Unnamed: 0,0,1,2,3,4
0,4.544563,2.145763,0.157586,0.231989,0.184986
1,0.779795,0.665149,0.03416,0.098775,0.0
2,3.320221,2.68587,2.939453,1.956289,1.294313
3,3.04355,0.979057,0.17008,1.601921,0.0
4,2.457001,2.103316,2.272339,2.325669,0.68506


In [24]:
#get true rating values for the test data
y_true = test_data['rating'].values

#get predicted ratings
def predicted_ratings(uID, mID, predicted_ratings_matrix):
    #if uID and mID is not NaN, get predicted ratings
    if not np.isnan(uID) and not np.isnan(mID):
        return predicted_ratings_matrix[int(uID), int(mID)]
    else:
        return 0

y_pred = test_data.apply(lambda row: predicted_ratings(row['uID'], row['mID'], pred_rating_matrix), axis=1)

# Calculate the RMSE
rmse = root_mean_squared_error(y_true, y_pred)
round(rmse,3)

np.float64(2.861)

### 2. Discuss the results and why sklearn's non-negative matrix facorization library did not work well compared to simple baseline or similarity-based methods we’ve done in Module 3. Can you suggest a way(s) to fix it? [10 pts]
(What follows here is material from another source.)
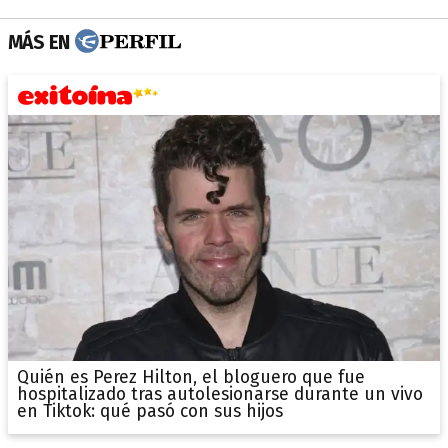
MÁS EN
Quién es Perez Hilton, el bloguero que fue
hospitalizado tras autolesionarse durante un vivo
en Tiktok: qué pasó con sus hijos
Now that we have predicted ratings on the test set, we can see that a RMSE of ~2.861 was achieved. This is the average of differences between the true ratings and predicted ratings (lower value = more accurate predictions). In this case, this is a relatively high error value. Keeping in mind that the rating scales are between 0 and 5, an RMSE of 2.861 could be the difference between rating a movie as "good" and rating a movie as "bad". 

Based on this result, it is evident that the NMF library didn't achieve the same results compared to the simple baseline or similarity-based methods from Module 3. One possible reason this might be is in the process of determining eigenvectors in the respective matrices of these methods. These matrices may convey more information in their eigenvectors and thus, improve model performance.

NMF is not ideal for filling in missing values. NMF takes a matrix and creates two matrices that result in the product of the initial matrix. This allows for a higher threshold of error to enter the model. Decreasing the RMSE may be possible in some ways, although it would be expected that it would not be reduced by much. It is possible that hyperparameter tuning could reduce the RMSE and increase model performance. In some cases (perhaps not this one), dimensionality reduction techniques might be of interest.